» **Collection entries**
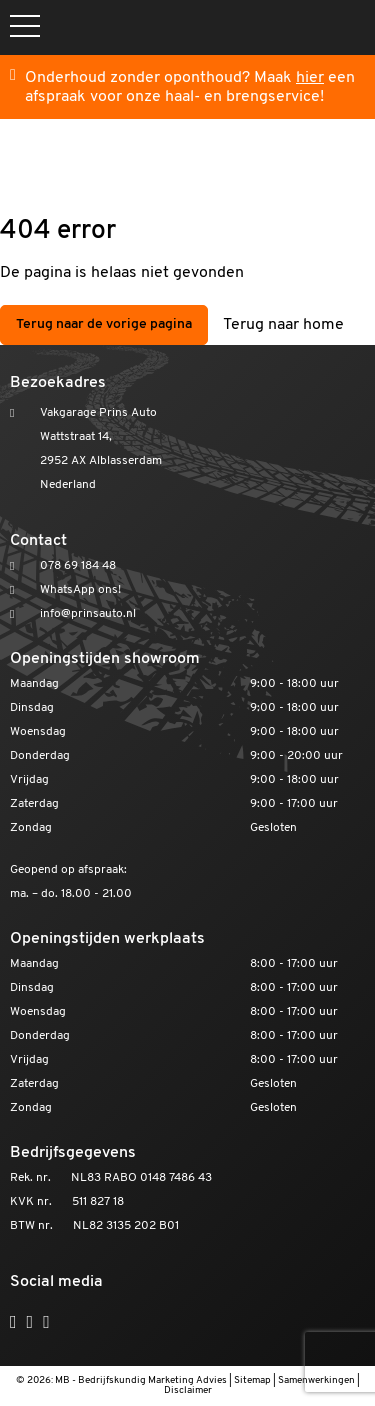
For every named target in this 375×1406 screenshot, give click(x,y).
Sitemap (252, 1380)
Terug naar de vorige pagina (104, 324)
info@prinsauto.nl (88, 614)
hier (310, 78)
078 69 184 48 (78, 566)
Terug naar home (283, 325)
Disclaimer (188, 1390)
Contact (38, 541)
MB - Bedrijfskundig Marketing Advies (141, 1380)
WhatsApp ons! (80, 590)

» **Exercise details**
Each record must be returned exactly as it stands, and the images omitted.

» **Answer box**
For every named target in this 375×1406 screenshot, give click(x,y).
Sitemap (252, 1380)
Terug naar de vorige pagina (104, 324)
info@prinsauto.nl (88, 614)
hier (310, 78)
078 69 184 48 (78, 566)
Terug naar home (283, 325)
Disclaimer (188, 1390)
Contact (38, 541)
MB - Bedrijfskundig Marketing Advies (141, 1380)
WhatsApp ons! (80, 590)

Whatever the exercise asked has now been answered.